§ ASSIGNMENT
Nothing but the records themselves, exactly as written and free of pictures, should appear in your response.

§ EXERCISE MATERIAL
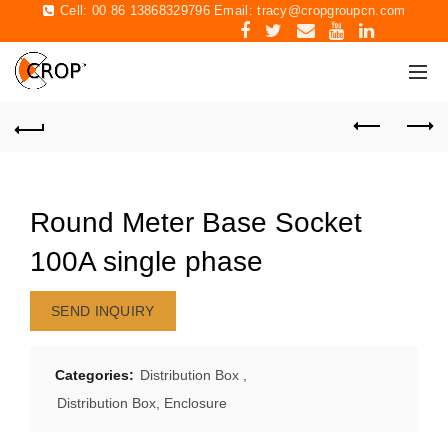
Cell: 00 86 13868329796 Email:
tracy@cropgroupcn.com
Round Meter Base Socket
100A single phase
SEND INQUIRY
Categories:
Distribution Box
,
Distribution Box, Enclosure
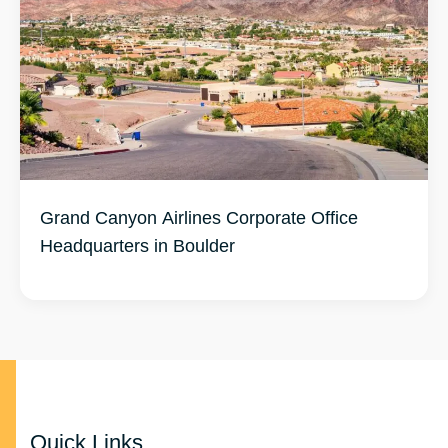
Grand Canyon Airlines Corporate Office
Headquarters in Boulder
Quick Links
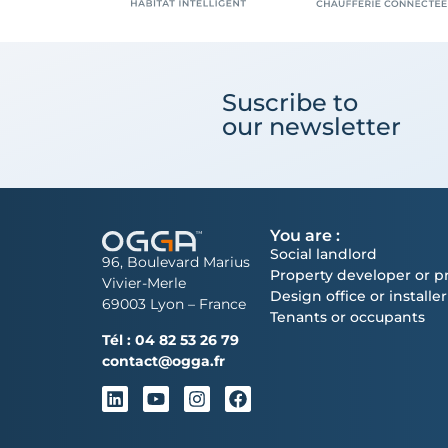
Suscribe to
our newsletter
You are :
Social landlord
96, Boulevard Marius
Property developer or pr
Vivier-Merle
Design office or installer
69003 Lyon – France
Tenants or occupants
Tél :
04 82 53 26 79
contact@ogga.fr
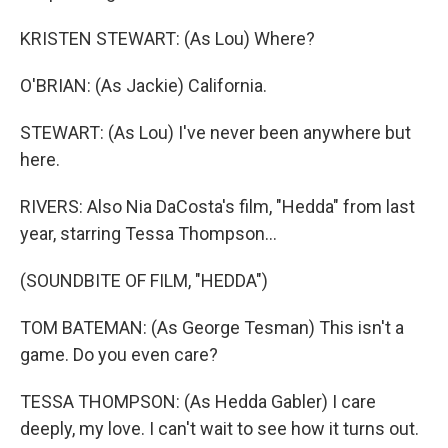
KRISTEN STEWART: (As Lou) Where?
O'BRIAN: (As Jackie) California.
STEWART: (As Lou) I've never been anywhere but
here.
RIVERS: Also Nia DaCosta's film, "Hedda" from last
year, starring Tessa Thompson...
(SOUNDBITE OF FILM, "HEDDA")
TOM BATEMAN: (As George Tesman) This isn't a
game. Do you even care?
TESSA THOMPSON: (As Hedda Gabler) I care
deeply, my love. I can't wait to see how it turns out.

§ REPLY
Cell: 00 86 13868329796 Email:
tracy@cropgroupcn.com
Round Meter Base Socket
100A single phase
SEND INQUIRY
Categories:
Distribution Box
,
Distribution Box, Enclosure
Grand Canyon Airlines Corporate Office
Headquarters in Boulder
Quick Links
Suscribe to
our newsletter
You are :
Social landlord
96, Boulevard Marius
Property developer or pr
Vivier-Merle
Design office or installer
69003 Lyon – France
Tenants or occupants
Tél :
04 82 53 26 79
contact@ogga.fr
KRISTEN STEWART: (As Lou) Where?
O'BRIAN: (As Jackie) California.
STEWART: (As Lou) I've never been anywhere but
here.
RIVERS: Also Nia DaCosta's film, "Hedda" from last
year, starring Tessa Thompson...
(SOUNDBITE OF FILM, "HEDDA")
TOM BATEMAN: (As George Tesman) This isn't a
game. Do you even care?
TESSA THOMPSON: (As Hedda Gabler) I care
deeply, my love. I can't wait to see how it turns out.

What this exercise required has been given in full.